- _Required action_
Across the listing, how many lines contain "løse"? The reply is the number alone.

- _Records to process_
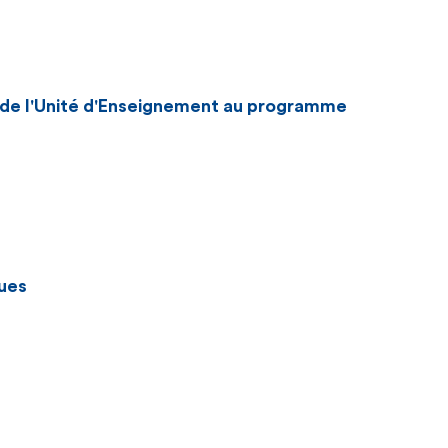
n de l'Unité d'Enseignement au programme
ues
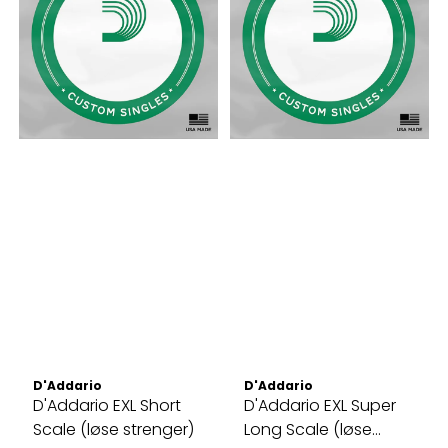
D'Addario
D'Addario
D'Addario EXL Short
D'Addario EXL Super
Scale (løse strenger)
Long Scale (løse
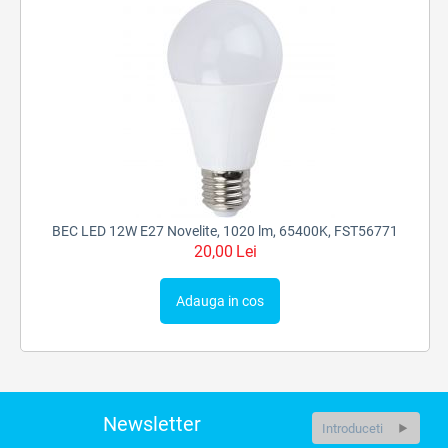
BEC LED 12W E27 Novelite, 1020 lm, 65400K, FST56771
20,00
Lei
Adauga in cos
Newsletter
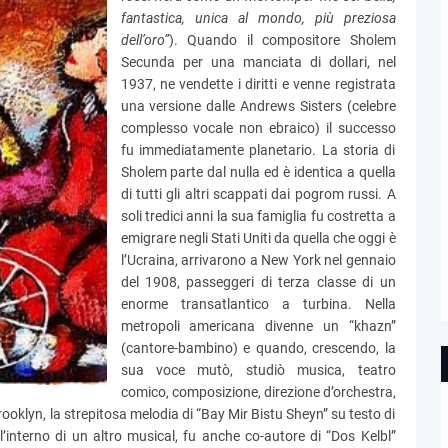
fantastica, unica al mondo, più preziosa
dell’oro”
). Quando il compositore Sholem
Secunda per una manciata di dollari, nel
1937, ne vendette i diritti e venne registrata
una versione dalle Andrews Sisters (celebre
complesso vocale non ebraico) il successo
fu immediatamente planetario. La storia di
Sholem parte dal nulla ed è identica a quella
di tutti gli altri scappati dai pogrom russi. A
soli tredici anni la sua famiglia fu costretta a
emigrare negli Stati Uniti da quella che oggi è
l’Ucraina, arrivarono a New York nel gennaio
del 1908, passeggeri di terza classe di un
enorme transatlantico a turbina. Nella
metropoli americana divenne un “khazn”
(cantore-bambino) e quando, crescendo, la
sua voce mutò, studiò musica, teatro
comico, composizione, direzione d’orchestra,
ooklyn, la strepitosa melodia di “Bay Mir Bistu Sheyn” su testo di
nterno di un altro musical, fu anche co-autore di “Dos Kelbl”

* * *

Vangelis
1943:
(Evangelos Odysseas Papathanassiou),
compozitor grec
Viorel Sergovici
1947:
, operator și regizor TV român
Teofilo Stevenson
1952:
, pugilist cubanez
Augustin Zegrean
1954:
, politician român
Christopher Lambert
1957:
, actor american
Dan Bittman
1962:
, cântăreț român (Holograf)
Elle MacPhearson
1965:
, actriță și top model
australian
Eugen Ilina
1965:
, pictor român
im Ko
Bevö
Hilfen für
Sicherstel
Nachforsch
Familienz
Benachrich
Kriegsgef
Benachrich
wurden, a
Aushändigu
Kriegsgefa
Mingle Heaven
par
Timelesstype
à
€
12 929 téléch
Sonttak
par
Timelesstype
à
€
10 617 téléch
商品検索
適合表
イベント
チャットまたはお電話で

- _Reply to the task_
2